Während sich der Tod mehr als 45.000 Mal wiederholt, scheint die Welt bereit zu sein, den Gazastreifen hinter sich zu lassen. Fünfzehn Monate nach diesem Völkermord sind Befürworter und Aktivisten auf der ganzen Welt erschüttert und erschöpft von der endlosen Zerstörung im Gazastreifen und dem überwältigenden Schweigen und der Akzeptanz dieses Ereignisses.
Als gebürtiger Palästinenser und palästinensischer Flüchtling der dritten Generation weigere ich mich, trotz der unauslöschlichen Spuren, die der Völkermord in der Seele hinterlassen hat – Spuren, die die Zeit nicht auslöschen kann – die Hoffnung zu verlieren. Ich erinnere mich an die Worte des tschechischen Dissidenten Vaclav Havel: „Hoffnung ist definitiv nicht dasselbe wie Optimismus. Es ist nicht die Überzeugung, dass etwas gut ausgehen wird, sondern die Gewissheit, dass etwas einen Sinn hat, unabhängig davon, wie es ausgeht.“
Die Klage Südafrikas gegen das Apartheidregime vor dem Internationalen Gerichtshof und die Beiträge des Internationalen Strafgerichtshofs sind nicht nur von Bedeutung – sie sind entscheidend für die Etablierung Israels als Paria unter den Nationen, die die Auslöschung ganzer Völker angestrebt haben. Die Welt darf Gaza nicht vergessen.

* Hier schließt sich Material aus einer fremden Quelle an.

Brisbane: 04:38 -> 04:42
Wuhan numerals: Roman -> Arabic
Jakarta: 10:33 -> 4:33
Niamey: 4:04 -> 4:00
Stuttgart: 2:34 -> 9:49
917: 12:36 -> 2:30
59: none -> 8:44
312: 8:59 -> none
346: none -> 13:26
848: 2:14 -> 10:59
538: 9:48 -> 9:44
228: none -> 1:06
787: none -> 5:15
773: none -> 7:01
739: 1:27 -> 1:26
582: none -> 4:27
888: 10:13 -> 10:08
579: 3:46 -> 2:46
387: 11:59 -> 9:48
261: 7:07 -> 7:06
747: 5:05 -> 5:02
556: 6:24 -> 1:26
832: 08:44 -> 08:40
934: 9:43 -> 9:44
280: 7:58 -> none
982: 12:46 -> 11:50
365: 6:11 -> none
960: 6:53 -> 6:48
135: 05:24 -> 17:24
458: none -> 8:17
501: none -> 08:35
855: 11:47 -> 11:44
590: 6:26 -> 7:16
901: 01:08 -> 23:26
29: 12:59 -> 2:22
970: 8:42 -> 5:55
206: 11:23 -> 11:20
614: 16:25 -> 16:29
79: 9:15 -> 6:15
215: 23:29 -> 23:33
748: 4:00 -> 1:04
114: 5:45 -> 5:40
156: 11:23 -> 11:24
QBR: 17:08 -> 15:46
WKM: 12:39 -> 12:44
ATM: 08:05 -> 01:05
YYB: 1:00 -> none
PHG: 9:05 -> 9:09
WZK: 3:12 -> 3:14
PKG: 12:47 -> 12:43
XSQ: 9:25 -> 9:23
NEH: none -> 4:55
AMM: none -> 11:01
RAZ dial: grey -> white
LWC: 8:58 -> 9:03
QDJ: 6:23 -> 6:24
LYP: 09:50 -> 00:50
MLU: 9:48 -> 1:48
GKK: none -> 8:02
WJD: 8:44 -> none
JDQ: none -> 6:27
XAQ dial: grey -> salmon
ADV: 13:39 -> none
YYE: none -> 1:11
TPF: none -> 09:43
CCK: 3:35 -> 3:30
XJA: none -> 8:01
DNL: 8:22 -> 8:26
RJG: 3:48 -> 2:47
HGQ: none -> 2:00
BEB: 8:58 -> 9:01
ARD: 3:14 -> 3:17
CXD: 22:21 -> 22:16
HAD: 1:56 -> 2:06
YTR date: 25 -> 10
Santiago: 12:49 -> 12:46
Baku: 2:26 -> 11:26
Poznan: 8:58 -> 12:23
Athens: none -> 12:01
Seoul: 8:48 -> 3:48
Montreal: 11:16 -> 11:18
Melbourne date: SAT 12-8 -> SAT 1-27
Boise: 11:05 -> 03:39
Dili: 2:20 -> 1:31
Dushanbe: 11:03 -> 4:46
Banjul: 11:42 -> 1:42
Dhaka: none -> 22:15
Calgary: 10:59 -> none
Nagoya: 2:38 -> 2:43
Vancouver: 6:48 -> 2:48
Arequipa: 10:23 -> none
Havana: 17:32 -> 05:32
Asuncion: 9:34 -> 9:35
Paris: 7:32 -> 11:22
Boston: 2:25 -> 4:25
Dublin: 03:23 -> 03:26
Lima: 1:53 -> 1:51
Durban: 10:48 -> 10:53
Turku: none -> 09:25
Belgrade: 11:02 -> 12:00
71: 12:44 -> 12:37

Jetzt müssen seine Schreie mehr denn je gehört und der Ruf nach Gerechtigkeit erhört werden.
Die in diesem Artikel geäußerten Ansichten sind die des Autors und spiegeln nicht unbedingt die redaktionelle Haltung von Al Jazeera wider.
- Ghada AgeelProfessorin für PolitikwissenschaftDr. Ghada Ageel ist ein palästinensischer Flüchtling der dritten Generation und derzeit Gastprofessorin an der Fakultät für Politikwissenschaft der Universität von Alberta in Amiskwaciwâskahikan (Edmonton), dem Territorium der Treaty 6 in Kanada.
- Übersetzt mit Deepl.com
Kommentar hinterlassen
Du musst angemeldet sein, um einen Kommentar abzugeben.